**Material to process**
——————
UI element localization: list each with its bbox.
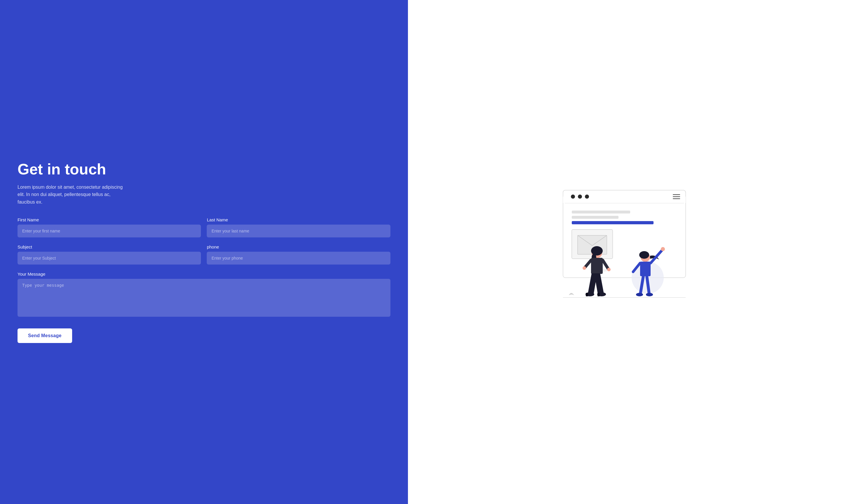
illustration <box>539 181 709 323</box>
message-textarea[interactable] <box>18 279 391 317</box>
svg-rect-32 <box>640 262 651 276</box>
left-panel: Get in touch Lorem ipsum dolor sit amet,… <box>0 0 408 504</box>
subject-group: Subject <box>18 245 201 265</box>
svg-point-39 <box>646 293 653 296</box>
first-name-input[interactable] <box>18 224 201 237</box>
last-name-label: Last Name <box>207 217 390 222</box>
page-subtitle: Lorem ipsum dolor sit amet, consectetur … <box>18 183 128 206</box>
svg-point-31 <box>639 251 649 259</box>
illustration-svg <box>539 181 709 321</box>
message-group: Your Message <box>18 272 391 317</box>
svg-rect-27 <box>586 293 588 296</box>
svg-point-23 <box>583 266 586 270</box>
send-message-button[interactable]: Send Message <box>18 328 72 343</box>
phone-label: phone <box>207 245 390 249</box>
first-name-label: First Name <box>18 217 201 222</box>
svg-point-5 <box>585 195 589 199</box>
svg-rect-9 <box>572 211 630 214</box>
svg-point-38 <box>636 293 643 296</box>
svg-point-34 <box>661 247 665 251</box>
svg-point-4 <box>578 195 582 199</box>
svg-rect-28 <box>598 293 600 296</box>
page-title: Get in touch <box>18 161 391 178</box>
last-name-input[interactable] <box>207 224 390 237</box>
subject-phone-row: Subject phone <box>18 245 391 265</box>
svg-rect-10 <box>572 216 618 219</box>
svg-point-24 <box>607 268 611 271</box>
svg-rect-8 <box>673 198 680 199</box>
name-row: First Name Last Name <box>18 217 391 237</box>
phone-input[interactable] <box>207 252 390 265</box>
svg-point-3 <box>571 195 575 199</box>
first-name-group: First Name <box>18 217 201 237</box>
subject-label: Subject <box>18 245 201 249</box>
svg-point-18 <box>591 246 603 255</box>
right-panel <box>408 0 841 504</box>
message-label: Your Message <box>18 272 391 276</box>
svg-rect-11 <box>572 221 654 224</box>
svg-rect-7 <box>673 196 680 197</box>
svg-rect-20 <box>591 258 603 274</box>
phone-group: phone <box>207 245 390 265</box>
last-name-group: Last Name <box>207 217 390 237</box>
svg-rect-6 <box>673 194 680 195</box>
subject-input[interactable] <box>18 252 201 265</box>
——————
**Brief**
Check every line of the data, and copy the ones that contain "group".

**Exercise answer**
subject-group: Subject <box>18 245 201 265</box>
message-group: Your Message <box>18 272 391 317</box>
first-name-group: First Name <box>18 217 201 237</box>
phone-group: phone <box>207 245 390 265</box>
last-name-group: Last Name <box>207 217 390 237</box>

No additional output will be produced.